A woman is left alone for two weeks with her husband's best friend. He flirts, she makes the wrong choice. She regrets, her husband doesn't forgive. She's finds herself divorced, alone, broken....
A man grows up in the slums of a Costa Rican city. He's abused by his father and drinks to forget ....
A wealthy business man has it all, drive for success, status, big house, every material possession he could ever desire, neglected family.....
An angry, bitter woman in Bolivia, decides she's going to change the social injustices and rampant inequality of educational and job opportunities in her country. She runs to Cuba and becomes one of Che Guevara's henchmen, committing murder and acts of terrorism...
A Marxist leader enjoys the power and privileges of belonging to the upper echelons of a totalitarian regime in another South American country...
What do all these people have in common?
I once read a Peanuts comic strip by Charles Schultz, the creator of Charlie Brown. In it Sally, Charlie Brown's sister, is jumping rope. Suddenly she stops and bursts into heart rending sobs. Linus comes running up to her and asks what's wrong, what happened? Sally looks at him and replies, “I don't know. Suddenly it all seemed so futile.”

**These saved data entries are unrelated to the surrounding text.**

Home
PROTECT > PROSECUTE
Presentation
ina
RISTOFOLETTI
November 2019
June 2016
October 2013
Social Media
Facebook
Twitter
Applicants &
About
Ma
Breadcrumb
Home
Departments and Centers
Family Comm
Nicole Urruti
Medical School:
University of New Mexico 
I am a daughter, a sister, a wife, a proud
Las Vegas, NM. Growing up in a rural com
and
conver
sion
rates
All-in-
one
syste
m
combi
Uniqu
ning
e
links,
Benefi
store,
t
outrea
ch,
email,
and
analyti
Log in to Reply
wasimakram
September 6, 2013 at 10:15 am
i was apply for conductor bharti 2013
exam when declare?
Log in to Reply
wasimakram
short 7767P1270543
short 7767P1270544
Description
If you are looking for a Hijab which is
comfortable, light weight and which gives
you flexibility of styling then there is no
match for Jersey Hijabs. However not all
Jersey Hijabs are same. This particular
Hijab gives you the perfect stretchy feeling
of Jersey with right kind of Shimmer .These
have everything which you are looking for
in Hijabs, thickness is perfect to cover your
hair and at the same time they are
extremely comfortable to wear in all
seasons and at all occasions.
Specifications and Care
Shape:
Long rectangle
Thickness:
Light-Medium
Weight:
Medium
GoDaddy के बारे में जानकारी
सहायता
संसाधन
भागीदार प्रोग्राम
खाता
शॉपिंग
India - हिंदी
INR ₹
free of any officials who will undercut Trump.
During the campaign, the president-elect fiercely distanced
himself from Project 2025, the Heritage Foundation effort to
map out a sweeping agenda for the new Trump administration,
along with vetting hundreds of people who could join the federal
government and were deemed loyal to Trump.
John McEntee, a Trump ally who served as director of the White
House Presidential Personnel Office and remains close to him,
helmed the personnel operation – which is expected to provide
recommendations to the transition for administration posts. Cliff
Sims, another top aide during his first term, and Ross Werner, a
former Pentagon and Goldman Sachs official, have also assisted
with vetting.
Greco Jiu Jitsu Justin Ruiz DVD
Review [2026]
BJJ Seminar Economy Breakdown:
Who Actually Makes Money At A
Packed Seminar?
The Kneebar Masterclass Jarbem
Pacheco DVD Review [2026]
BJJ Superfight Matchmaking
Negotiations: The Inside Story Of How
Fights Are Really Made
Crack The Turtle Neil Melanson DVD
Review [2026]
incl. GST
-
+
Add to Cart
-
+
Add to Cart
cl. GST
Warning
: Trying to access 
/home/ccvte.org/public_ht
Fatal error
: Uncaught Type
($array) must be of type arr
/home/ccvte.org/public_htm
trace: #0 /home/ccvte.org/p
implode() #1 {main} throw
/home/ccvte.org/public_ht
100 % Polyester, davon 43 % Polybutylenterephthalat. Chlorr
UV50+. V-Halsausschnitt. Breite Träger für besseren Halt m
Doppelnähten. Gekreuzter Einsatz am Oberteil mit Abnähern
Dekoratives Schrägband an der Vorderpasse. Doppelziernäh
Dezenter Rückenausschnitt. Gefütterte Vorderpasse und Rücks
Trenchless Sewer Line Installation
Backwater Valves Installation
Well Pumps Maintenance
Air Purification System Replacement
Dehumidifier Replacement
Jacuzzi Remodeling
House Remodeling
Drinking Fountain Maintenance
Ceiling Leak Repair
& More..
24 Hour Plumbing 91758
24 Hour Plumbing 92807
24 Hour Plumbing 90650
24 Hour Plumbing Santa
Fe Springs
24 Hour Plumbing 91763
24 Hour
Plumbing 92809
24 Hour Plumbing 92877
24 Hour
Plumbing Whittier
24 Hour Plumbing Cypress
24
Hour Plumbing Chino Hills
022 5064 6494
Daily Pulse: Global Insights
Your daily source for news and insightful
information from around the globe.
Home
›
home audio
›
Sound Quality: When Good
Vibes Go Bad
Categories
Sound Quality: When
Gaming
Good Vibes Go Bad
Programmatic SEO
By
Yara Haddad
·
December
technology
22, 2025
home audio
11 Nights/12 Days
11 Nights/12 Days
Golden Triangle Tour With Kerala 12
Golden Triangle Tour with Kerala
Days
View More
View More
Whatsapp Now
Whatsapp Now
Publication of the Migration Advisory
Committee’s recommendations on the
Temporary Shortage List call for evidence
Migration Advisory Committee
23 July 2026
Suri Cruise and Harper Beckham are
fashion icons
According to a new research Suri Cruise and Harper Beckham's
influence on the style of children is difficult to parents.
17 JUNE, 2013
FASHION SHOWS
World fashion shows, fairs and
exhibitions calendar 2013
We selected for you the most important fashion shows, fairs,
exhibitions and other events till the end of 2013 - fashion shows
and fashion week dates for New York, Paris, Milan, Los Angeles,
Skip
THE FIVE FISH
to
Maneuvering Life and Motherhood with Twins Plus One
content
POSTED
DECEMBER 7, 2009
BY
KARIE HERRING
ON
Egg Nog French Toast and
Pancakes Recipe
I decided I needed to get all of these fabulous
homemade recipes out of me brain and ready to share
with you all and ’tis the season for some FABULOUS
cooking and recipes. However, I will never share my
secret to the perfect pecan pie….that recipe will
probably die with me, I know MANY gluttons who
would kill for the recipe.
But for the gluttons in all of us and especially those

And that's the answer to the question. Each of these people came to a point in their lives where they lost their raison d'etre. They could no longer see the point of what they were doing. Something was missing from their lives. It all seemed so futile.
In Changed by Faith, Luis Palau introduces us to several such people and also includes many personal stories about his own family. He describes being raised in Argentina by a workaholic father who finally came to faith only to die when Palau was ten. Even though Palau was raised in a Christian home, it took many years of grinding poverty as his mother attempted to singlehandedly raise seven children and some Bible teachers that didn't pull any punches for Palau to finally come to true Christian commitment and faith.
And that is the second group of people he addresses in the book. People who have grown up in church, consider themselves Christians but have arrived at the same sense of meaninglessness that the above-mentioned people had come to. Palau tells us how sterile Christians can come to the joy-filled life of victory, purpose and meaning when they truly surrender their lives to Jesus Christ.
Much of the problem, Palau asserts, is that even many Christians don't read the Bible. Either they don't truly study the scriptures, or they pick and choose what they will believe and obey. This can only lead to the same hollow living that unbelievers endure.
The most interesting part of the book for me as a believer, is the personal stories of the people I described at the beginning of this essay and how each of them turned from a life ignoring God, rejecting God, or even raging against God- to a life devoted to Him.
For people who are in the same boat, this book contains solid scriptural teaching that can lead each “dry and thirsty” soul to the “Streams of water” that never run dry and eternally satisfy.
One negative: At the end of the book Palau tags on, almost as an afterthought, constructive ways Christians can live victoriously by helping their community. Of course that is a good thing, but when he went on to describe strategies to do so he started sounding like he was preaching the social gospel. When he sited good examples from the books, "Blue Like Jazz" by Donald Miller and "The Shack" by William P. Young I had to scratch my head. Both of these books deviate from scripture in defining Christianity and even the Trinity. Since Palau spends a good part of the middle section of his book discussing the need to become biblically literate and testing everything with scripture, I think he needs to practice what he preaches.
However, it's possible that he didn't actually read either book but simply heard about them because the rest of his book is quite orthodox.
In conclusion,I recommend this book for people who are not Christians but are searching for “the thing” that is missing in their lives; for people who consider themselves Christians but suffer from a sense of emptiness; for new Christians; and finally, for believers who would like to understand how to counsel the aforementioned groups.
I received this complementary copy from Tyndale House Publishers in exchange for my honest review.